SETI Goes Offline Due to Lack of Funding

The SETI (Search For Terrestrial Intelligence) Institute has shut down its alien search efforts due to financial troubles.
SETI Goes Offline Due to Lack of Funding
4/26/2011
Updated:
4/26/2011

The SETI (Search For Terrestrial Intelligence) Institute has shut down its alien search efforts due to financial troubles.

All 42 dishes belonging to SETI’s Allen Telescope Array were shut down recently, which was first reported by the San Jose Mercury News, citing an email from its CEO Tom Pierson.

Pierson said in the open letter, dated April 22 and sent to donors, that the telescope is going into “hibernation” due to a lack of government support.

“Today’s government budgetary environment is very difficult, and new solutions must be
found,” the letter reads.
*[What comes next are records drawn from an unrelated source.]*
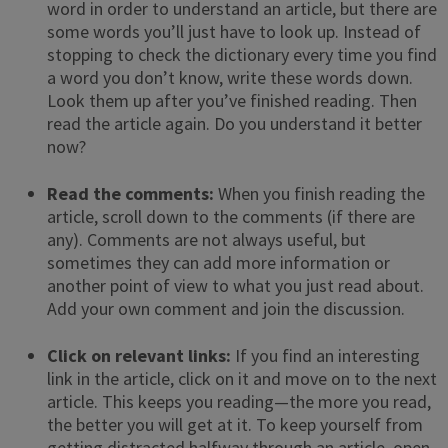
word in order to understand an article, but there are
some words you’ll just have to look up. Instead of
stopping to check the dictionary every time you find
a word you don’t know, write these words down.
Look them up after you’ve finished reading. Then
read the article again. Do you understand it better
now?
Read the comments:
When you finish reading the
article, scroll down to the comments (if there are
any). Comments are not always useful, but
sometimes they can add more information or
another point of view to what you just read about.
Add your own comment and join the discussion.
Click on relevant links:
If you find an interesting
link in the article, click on it and move on to the next
article. This keeps you reading—the more you read,
the better you will get at it. To keep yourself from
getting distracted halfway through an article, open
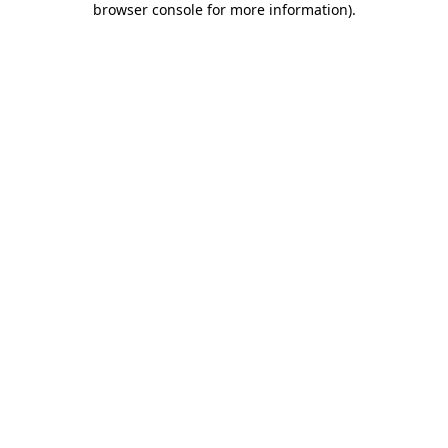
browser console for more information)
.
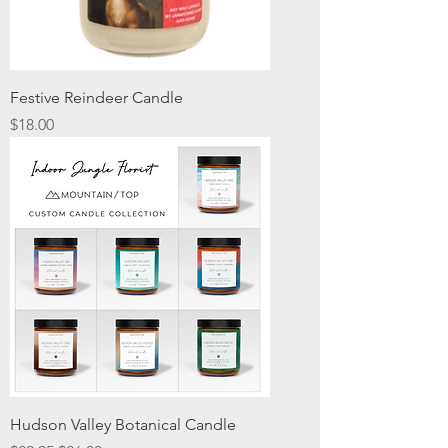
Festive Reindeer Candle
Price
$18.00
Hudson Valley Botanical Candle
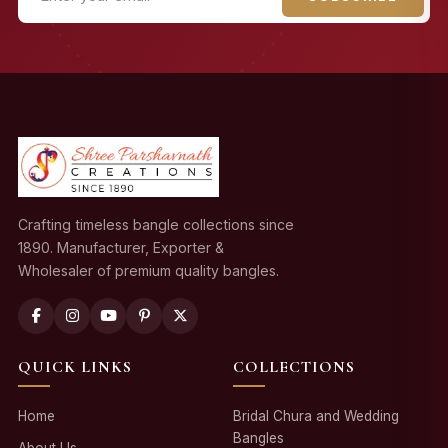
Crafting timeless bangle collections since
1890. Manufacturer, Exporter &
Wholesaler of premium quality bangles.
QUICK LINKS
COLLECTIONS
Home
Bridal Chura and Wedding
Bangles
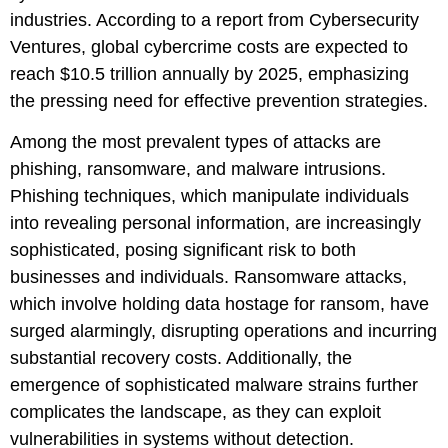
industries. According to a report from Cybersecurity
Ventures, global cybercrime costs are expected to
reach $10.5 trillion annually by 2025, emphasizing
the pressing need for effective prevention strategies.
Among the most prevalent types of attacks are
phishing, ransomware, and malware intrusions.
Phishing techniques, which manipulate individuals
into revealing personal information, are increasingly
sophisticated, posing significant risk to both
businesses and individuals. Ransomware attacks,
which involve holding data hostage for ransom, have
surged alarmingly, disrupting operations and incurring
substantial recovery costs. Additionally, the
emergence of sophisticated malware strains further
complicates the landscape, as they can exploit
vulnerabilities in systems without detection.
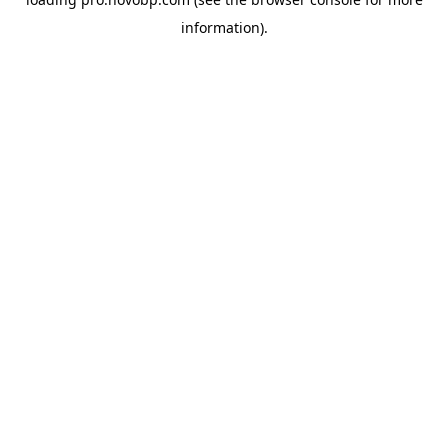
information).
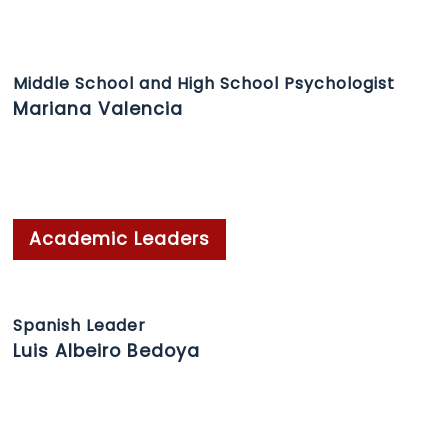
Middle School and High School Psychologist
Mariana Valencia
Academic Leaders
Spanish Leader
Luis Albeiro Bedoya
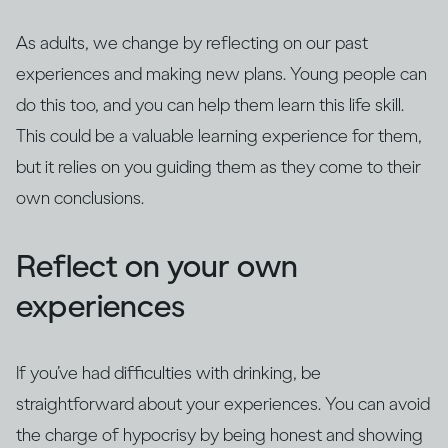
As adults, we change by reflecting on our past
experiences and making new plans. Young people can
do this too, and you can help them learn this life skill.
This could be a valuable learning experience for them,
but it relies on you guiding them as they come to their
own conclusions.
Reflect on your own
experiences
If you’ve had difficulties with drinking, be
straightforward about your experiences. You can avoid
the charge of hypocrisy by being honest and showing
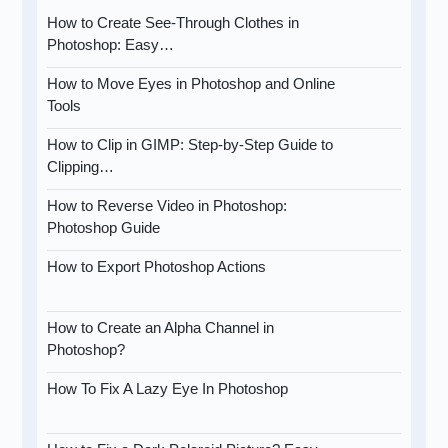
How to Create See-Through Clothes in
Photoshop: Easy…
How to Move Eyes in Photoshop and Online
Tools
How to Clip in GIMP: Step-by-Step Guide to
Clipping…
How to Reverse Video in Photoshop:
Photoshop Guide
How to Export Photoshop Actions
How to Create an Alpha Channel in
Photoshop?
How To Fix A Lazy Eye In Photoshop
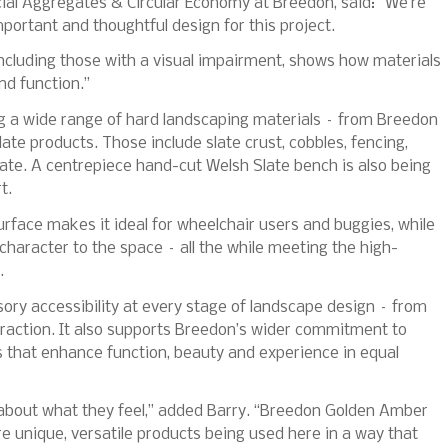
ial Aggregates & Circular Economy at Breedon, said: “We’re
mportant and thoughtful design for this project.
including those with a visual impairment, shows how materials
nd function.”
ing a wide range of hard landscaping materials – from Breedon
te products. Those include slate crust, cobbles, fencing,
ate. A centrepiece hand-cut Welsh Slate bench is also being
t.
face makes it ideal for wheelchair users and buggies, while
 character to the space – all the while meeting the high-
.
sory accessibility at every stage of landscape design – from
eraction. It also supports Breedon’s wider commitment to
s that enhance function, beauty and experience in equal
s about what they feel,” added Barry. “Breedon Golden Amber
e unique, versatile products being used here in a way that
And California is also experiencing “budget shortfalls that have
severely reduced the amount of state funds available” and have contributed to a lack of funding for SETI.

The institute is looking to bring the dish array back online as soon as possible and is working on possible solutions.

Pierson added that the institute hopes to strike up a partnership with the U.S. Air Force to use the dishes to track debris in outer space, which could lend some additional funds to support the project.

SETI initially raised the funds to construct the satellite array while the University of California has been responsible for the day-to-day operations.

“There is a huge irony that a time when we discover so many planets to look at, we don’t have the operating funds to listen,” SETI Director Jill Tarter told the Mercury News regarding the shutdown.

SETI’s mission is to explore the nature and origin of life in the universe. “We believe we are conducting the most profound search in human history—to know our beginnings and our place among the stars,” the institute says on its website.